DIRECTED BY Kevin Costner

STARRING Robert Duvall, Kevin Costner, Annette Bening

Opens March 19, Cert 12A, 145 mins

Seven years after The Postman conclusively destroyed his golden-boy status in Hollywood, Kevin Costner has turned his back on post-apocalyptic blockbusters and returned to his prairie roots.

Open Range stars Duvall and Costner as Boss Spearman and Charley Waite, two “free grazers” in the 1880s, dedicated to raising their cattle on the American Midwest’s freely available grasslands. When bad weather forces them to make camp outside a frontier town, Boss and Charley find themselves on the wrong side of murderous cattle boss Denton Baxter (Michael Gambon) and his corrupt lackey Sheriff Poole (James Russo). As the conflict escalates, ex-Civil War assassin Charley is forced to embrace the lethal past he’s been running away from, setting the stage for a brutal showdown between our grizzled heroes and Baxter’s ruthless private army.

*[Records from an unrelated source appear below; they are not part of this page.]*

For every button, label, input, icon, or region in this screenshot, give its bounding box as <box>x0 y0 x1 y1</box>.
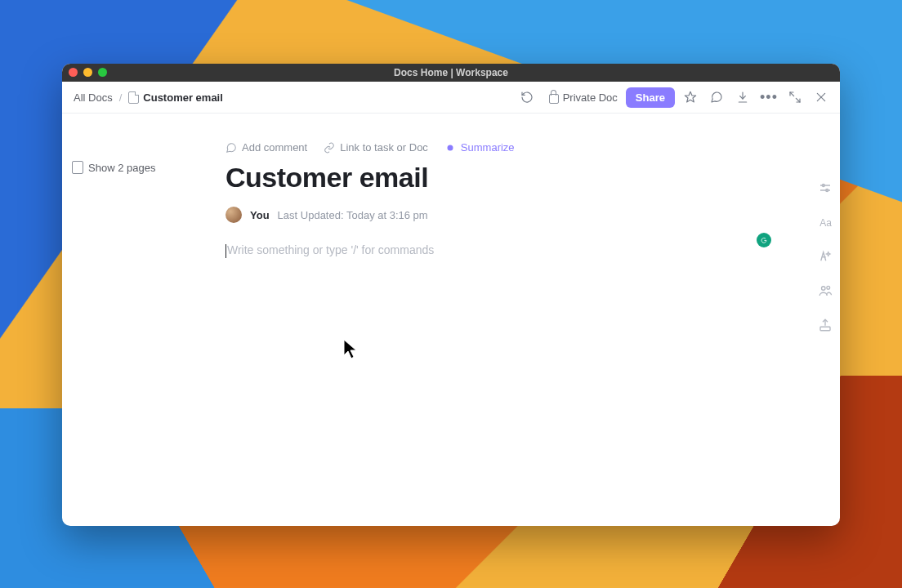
rail-text-style-icon[interactable]: Aa <box>818 215 833 229</box>
rail-settings-icon[interactable] <box>818 180 833 195</box>
comment-icon[interactable] <box>706 87 727 108</box>
updated-value: Today at 3:16 pm <box>346 209 428 221</box>
lock-icon <box>549 94 559 104</box>
svg-rect-13 <box>820 327 830 331</box>
summarize-label: Summarize <box>461 141 515 154</box>
doc-actions: Add comment Link to task or Doc Summariz… <box>226 141 810 154</box>
editor[interactable] <box>226 243 810 257</box>
breadcrumb: All Docs / Customer email <box>74 91 223 104</box>
summarize-action[interactable]: Summarize <box>444 141 515 154</box>
grammarly-badge-icon[interactable] <box>757 233 771 247</box>
share-button[interactable]: Share <box>626 87 675 108</box>
show-pages-toggle[interactable]: Show 2 pages <box>72 161 219 174</box>
updated-label: Last Updated: Today at 3:16 pm <box>278 209 428 221</box>
star-icon[interactable] <box>680 87 701 108</box>
add-comment-action[interactable]: Add comment <box>226 141 307 154</box>
svg-line-2 <box>796 98 800 102</box>
author-avatar[interactable] <box>226 207 242 223</box>
doc-icon <box>128 91 139 104</box>
svg-marker-0 <box>685 91 695 102</box>
window-controls <box>69 68 107 77</box>
svg-point-5 <box>447 145 453 150</box>
zoom-window-button[interactable] <box>98 68 107 77</box>
minimize-window-button[interactable] <box>83 68 92 77</box>
document-area: Add comment Link to task or Doc Summariz… <box>226 114 810 526</box>
link-task-label: Link to task or Doc <box>340 141 428 154</box>
app-window: Docs Home | Workspace All Docs / Custome… <box>62 64 840 526</box>
breadcrumb-current-label: Customer email <box>143 91 223 104</box>
toolbar: All Docs / Customer email Private Doc Sh… <box>62 82 840 114</box>
import-icon[interactable] <box>732 87 753 108</box>
privacy-indicator[interactable]: Private Doc <box>549 91 618 104</box>
doc-title[interactable]: Customer email <box>226 162 810 194</box>
doc-meta: You Last Updated: Today at 3:16 pm <box>226 207 810 223</box>
more-icon[interactable]: ••• <box>758 87 779 108</box>
show-pages-label: Show 2 pages <box>88 162 155 174</box>
history-icon[interactable] <box>516 87 538 108</box>
window-title: Docs Home | Workspace <box>394 67 508 78</box>
sidebar: Show 2 pages <box>62 114 226 526</box>
desktop-background: Docs Home | Workspace All Docs / Custome… <box>0 0 902 588</box>
pages-icon <box>72 161 83 174</box>
link-task-action[interactable]: Link to task or Doc <box>324 141 428 154</box>
svg-point-12 <box>827 286 830 289</box>
rail-collab-icon[interactable] <box>818 283 833 298</box>
breadcrumb-separator: / <box>119 91 123 104</box>
editor-input[interactable] <box>226 243 752 257</box>
svg-text:Aa: Aa <box>819 217 832 229</box>
close-icon[interactable] <box>810 87 832 108</box>
add-comment-label: Add comment <box>242 141 307 154</box>
author-name: You <box>250 209 270 221</box>
svg-point-11 <box>822 287 826 291</box>
titlebar: Docs Home | Workspace <box>62 64 840 82</box>
close-window-button[interactable] <box>69 68 78 77</box>
collapse-icon[interactable] <box>784 87 806 108</box>
svg-line-1 <box>790 92 794 96</box>
breadcrumb-current[interactable]: Customer email <box>128 91 223 104</box>
text-caret <box>226 244 226 258</box>
right-rail: Aa <box>810 114 840 526</box>
rail-export-icon[interactable] <box>818 318 833 332</box>
breadcrumb-root[interactable]: All Docs <box>74 91 113 104</box>
privacy-label: Private Doc <box>563 91 618 104</box>
rail-ai-icon[interactable] <box>818 249 833 264</box>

This is a deeply satisfying cowboy flick that recalls Anthony Mann classics like The Naked Spur and The Far Country, with a back-on-form Costner revelling in James Stewart’s signature role as an awkward, flawed western hero searching for redemption. Craig Storper’s screenplay (adapted from the novel by Lauran Paine) is a masterpiece of careful pacing, and Costner entices beautifully understated performances from his fellow leads. Duvall is outstanding as Boss, a world-weary man of principle who has no taste for the fatal conflict with Baxter but embraces it without hesitation because he knows it’s the right thing to do. Bening is equally convincing as Sue Barlow, Charley’s mature love interest, and Costner’s handling of their awkward, grown-up romance is quite beautiful.

All of these elements add up to a great period frontier drama, but what makes this an outstanding western are the opening cattle-droving scenes?the best depiction of jobbing cowboy life since Dick Richards’ underrated 1972 masterpiece The Culpepper Cattle Company?and the glorious climactic gun battle, which has to be seen/heard to be believed. It’s a masterpiece of slow, deliberate violent conflict that recalls Eastwood at his directorial best, and qualifies Open Range as not just a great movie but one of the great contemporary westerns.